Menopozla birlikte kadınların kalpten ölüm oranlarının artış gösterdiğine işaret eden Prof. Dr. Bingür Sönmez “Bunun sebebi kalbin Allah’ın kadınlara bahşettiği östrojen adı verilen ve kalbin damarlarının içini kayganlaştıran ve genişlemesini sağlayan hormonun azalarak bitmesidir. Östrojen hormonunun azalması eskisi gibi kilo verememesine ve dolayısıyla şişmanlamasına, kan basıncının bozulmasına ve hipertansiyonun, diyabetin ortaya çıkmasına sebep olur. Yapılan çalışmalar gösteriyor ki kadınlarda menopoza girmeden östrojen tedavisi kullanılırsa damar sertliği oluşmuyor. Menopoz doğal bir süreç ancak bu ne kadar ileri taşınırsa kadınlarda kalp ve damar hastalıklarına yakalanma riski azalıyor” dedi.

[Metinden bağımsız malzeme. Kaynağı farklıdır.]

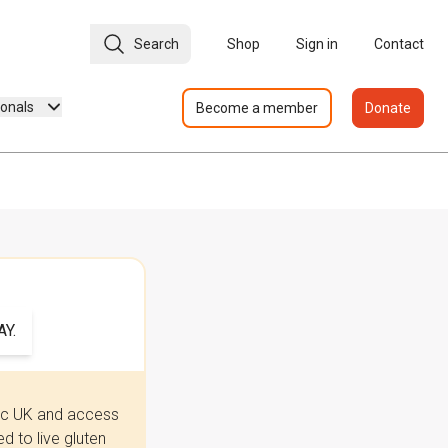
Search
Shop
Sign in
Contact
ionals
Become a member
Donate
Y.
iac UK and access
 to live gluten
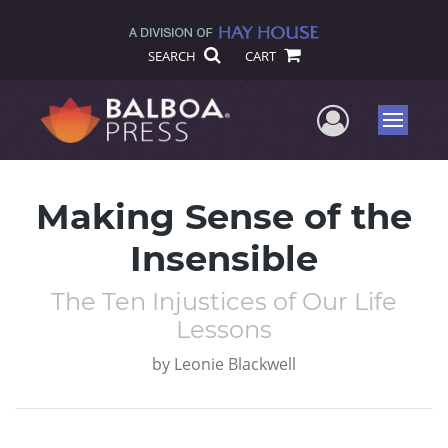
SEARCH
CART
User Me
Menu
Making Sense of the
Insensible
The Ten Injustices of Our Life
Lessons
by
Leonie Blackwell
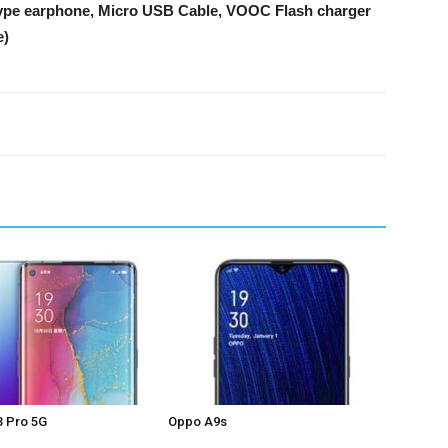
 type earphone, Micro USB Cable, VOOC Flash charger
e)
 Pro 5G
Oppo A9s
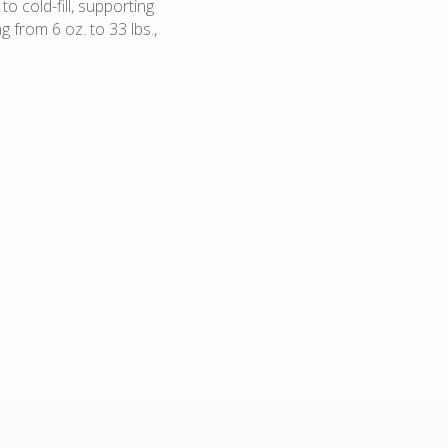
to cold-fill, supporting
 from 6 oz. to 33 lbs.,
Confectionary icings
Fruit fillings
Dairy custards
Specialty cheese blends
(goat, ricotta, processed)
Cold fill smoothie mix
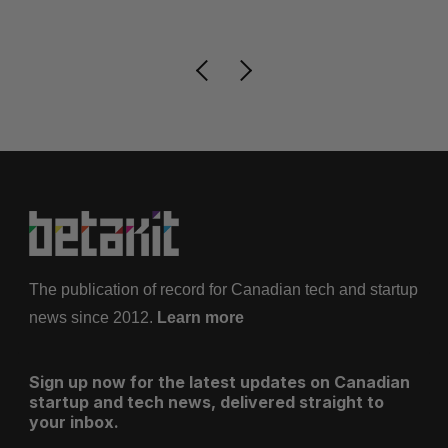
Je
The publication of record for Canadian tech and startup
news since 2012.
Learn more
Sign up now for the latest updates on Canadian
startup and tech news, delivered straight to
your inbox.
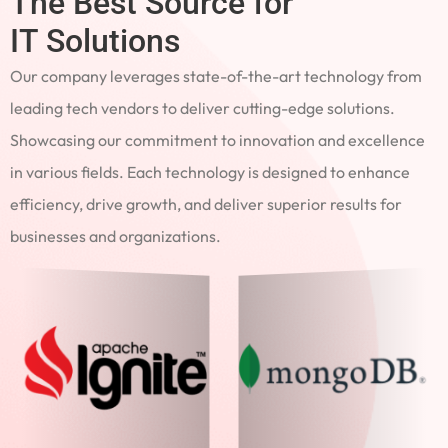
The Best Source for
IT Solutions
Our company leverages state-of-the-art technology from
leading tech vendors to deliver cutting-edge solutions.
Showcasing our commitment to innovation and excellence
in various fields. Each technology is designed to enhance
efficiency, drive growth, and deliver superior results for
businesses and organizations.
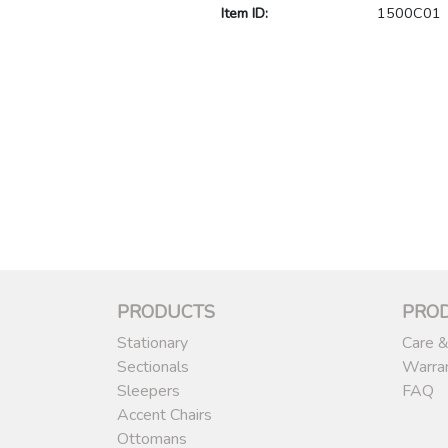
Item ID:
1500C01
PRODUCTS
PRO
Stationary
Care &
Sectionals
Warra
Sleepers
FAQ
Accent Chairs
Ottomans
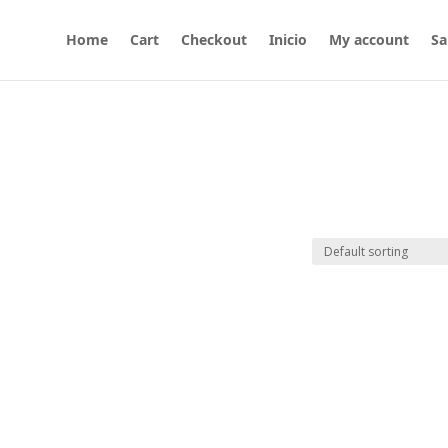
Home
Cart
Checkout
Inicio
My account
Sa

Türk kadınının kalbi avrupalıdan zayıf

Türk kadının Avrupalı kadınlara göre genetik sebeplerle 10 yıl daha erken menopoza girdiğini hatırlatan Prof. Dr. Bingür Sönmez “Kalbi koruyan östrojen hormonu daha erken vücuttan çekildiği için Avrupalı kadınlara göre kalp krizine daha yatkın oluyor. Daha da önemlisi Avrupalı kadın menopoz döneminde mutlaka östrojen kullanıyor, spor yapıyor ve beslenmesine dikkat ediyor, kilo almıyor. Bizim ülkemizde kadınlarda sigara içme oranı Batılı kadınlara göre çok yüksek. Kadınların kalp sağlığı açısından bir başka dezavantajı ise kadınların damarlarının erkeklere göre daha ince olması ve özellikle bacak damarlarının varisli olması. Kadınlara yapılan bir baypas ameliyatı erkeklere göre daha başarısız oluyor” diye konuştu.

Kalp karnemiz neden bozuk?

Türk insanda HDL kolesterol adı verilen ve kalbi koruyan iyi kolesterolün genetik olarak düşük olduğunu vurgulayan Prof. Dr. Bingür Sönmez “HDL damar sertliğini azaltıyor, plakları çözüyor ve kolesterolün damar cidarına oturmasını engelliyor. Dolayısıyla biz doğuştan damar setliğine çok yatkın bir topluluğuz. Öte yandan sigara içme potansiyelimiz çok yüksek. Spor yapmıyoruz. Çok ağır bir mutfağımız var. Dolayısıyla Türk milleti olarak çoklu kalp ve damar hastalıkları risk faktörlerine sahibiz ve hepimiz erken damar hastası olmaya adayız. Onun için bir Batılı insana göre çok daha dikkatli davranmak zorundayız” dedi.

Kalp krizi covid'den daha çok öldürdü

Yaklaşık iki yıl süren koronavirüs enfeksiyonunun bütün dünyada yaklaşık 5,5 milyon kişinin ölümüne sebep olduğunu söyleyen İstanbul İl Sağlık Müdürü Prof. Dr. Kemal Memişoğlu “Kalp krizinden yılda 18,5 milyon kişi ölüyor. Herkes koronavirüsten korkuyor ve korunmaya çalışıyor ama kalp krizine yol açan faktörlerden korunmak için bir şey yapmıyor. Kalp ve damar sağlığı bilincinin toplumda yaygınlaştırılması gerekir. Kalp, günde 8 ton kan pompalayan 300 gramlık bir organ” dedi.

Ülkemizde birinci ölüm sebebi

Türkiye’de de kalp ve damar hastalıkları en önemli sağlık problemlerinin başında geliyor. Sağlık Bakanlığı verilerine göre Türkiye’de her yıl yaklaşık 300 bin kişi kalp krizi geçiriyor. 2021’de ölümlerin yüzde 33,4’ü dolaşım sistemi hastalıklarından kaynaklandığı görülüyor. Bu da yaklaşık her üç dakikada bir kişinin ölümü anlamına geliyor. Türk Kalp Vakfı tarafından düzenlenen 36. Kalp Haftası’nın açılısında konuşan Türk Kalp Vakfı Başkanı Kenan Güven “Kalp krizleri artık yaşlılarda değil, gençlerde de önemli bir sağlık problemi. Büyük bir çoğunluğu çevreyle ilgili faktörlerden kaynaklanıyor. Genetik ve doğumsal sebepler dışında gelişen kalp krizlerinin yüzde 80’i önlenebilir sebepler dolayısıyla meydana geliyor” dedi.